One can go over all subsets of the set $\{1,...,n\}$ by using a binary representation - $0$ at index $i$ means that element $i$ is not in the set, while $1$ at index $i$ meanas that it is.
Furthermore, one can count the number of subsets that have no adjacent elements (ie, if $i$ is in the subset then $i-1,i+1$ are not) by counting binary vectors of length $n$ with no adjacent $1$s, recursively: denote by $a_n$ the number of such binary vectors. Either element $1$ is not in the subset (ie, at index $1$ in the binary vector there is a $0$) and there are $a_{n-1}$ ways to continue, or there is $10$ at indexes $1,2$ in the binary vector and there are $a_{n-2}$ ways to continue. Meaning, the number of such binary vectors (subsets) is $a_n = a_{n-1} + a_{n-2}$.

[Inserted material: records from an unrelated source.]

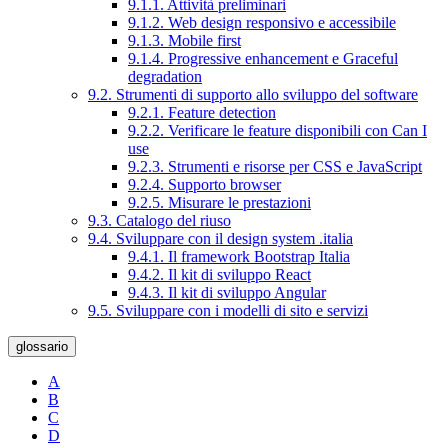
9.1.1. Attività preliminari
9.1.2. Web design responsivo e accessibile
9.1.3. Mobile first
9.1.4. Progressive enhancement e Graceful
degradation
9.2. Strumenti di supporto allo sviluppo del software
9.2.1. Feature detection
9.2.2. Verificare le feature disponibili con Can I
use
9.2.3. Strumenti e risorse per CSS e JavaScript
9.2.4. Supporto browser
9.2.5. Misurare le prestazioni
9.3. Catalogo del riuso
9.4. Sviluppare con il design system .italia
9.4.1. Il framework Bootstrap Italia
9.4.2. Il kit di sviluppo React
9.4.3. Il kit di sviluppo Angular
9.5. Sviluppare con i modelli di sito e servizi
glossario
A
B
C
D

However, how can we count the number of subsets of some fixed size $0 \leq k \leq n$ that have no adjacent elements? Somehow, we need to calculate the number of substrings of length $k$ of binary strings of length $n$ that have no adjacent $1$'s. The number of subsets of length $k$ of the main set is $\binom{n}{k}$.
I would appreciate some guidance.
Try to think about subset of set {1,2, ..., n-k+1}. Standard method of counting in combinatorics is finding bijection beetwen some sets.
Below is my solution.
It will be ${n - k + 1 \choose k}$. For every subset of set {1, 2, ..., n-k,n-k+1} try to add 0 to smallest element, 1 to next element, ..., $k-1$ to largest element. You will get subset of size $k$ with no adjacent elements. Conversly if from set with no adjacent elements you will subtract $k-1$ from largest element, $k-2$ from second largest element, ..., $0$ from smallest number you will get some subset of set {1, 2, ..., n-k+1} - so given function is bijection.